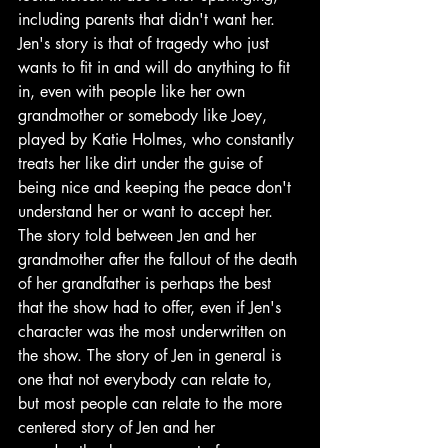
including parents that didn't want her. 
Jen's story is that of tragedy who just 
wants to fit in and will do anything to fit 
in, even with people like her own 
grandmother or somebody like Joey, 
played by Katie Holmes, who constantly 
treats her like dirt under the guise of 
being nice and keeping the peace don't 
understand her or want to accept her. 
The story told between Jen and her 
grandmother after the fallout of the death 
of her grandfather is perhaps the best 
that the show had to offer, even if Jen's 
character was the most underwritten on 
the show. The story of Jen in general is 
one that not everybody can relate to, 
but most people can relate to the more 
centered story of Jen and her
______________________________
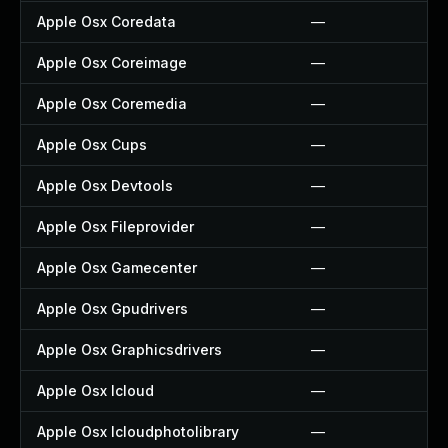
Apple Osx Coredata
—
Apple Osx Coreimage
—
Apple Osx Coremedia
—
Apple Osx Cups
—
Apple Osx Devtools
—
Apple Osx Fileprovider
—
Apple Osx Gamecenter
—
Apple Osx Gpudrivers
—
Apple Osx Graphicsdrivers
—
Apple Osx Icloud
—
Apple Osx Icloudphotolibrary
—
______________________________
▶ **WHAT TO WORK ON**
Lines to set down from above: the line with "wants to fit in and will do anything to fit", the line with "centered story of Jen and her", and every line between, each exactly as written.

▶ **REPLY**
wants to fit in and will do anything to fit 
in, even with people like her own 
grandmother or somebody like Joey, 
played by Katie Holmes, who constantly 
treats her like dirt under the guise of 
being nice and keeping the peace don't 
understand her or want to accept her. 
The story told between Jen and her 
grandmother after the fallout of the death 
of her grandfather is perhaps the best 
that the show had to offer, even if Jen's 
character was the most underwritten on 
the show. The story of Jen in general is 
one that not everybody can relate to, 
but most people can relate to the more 
centered story of Jen and her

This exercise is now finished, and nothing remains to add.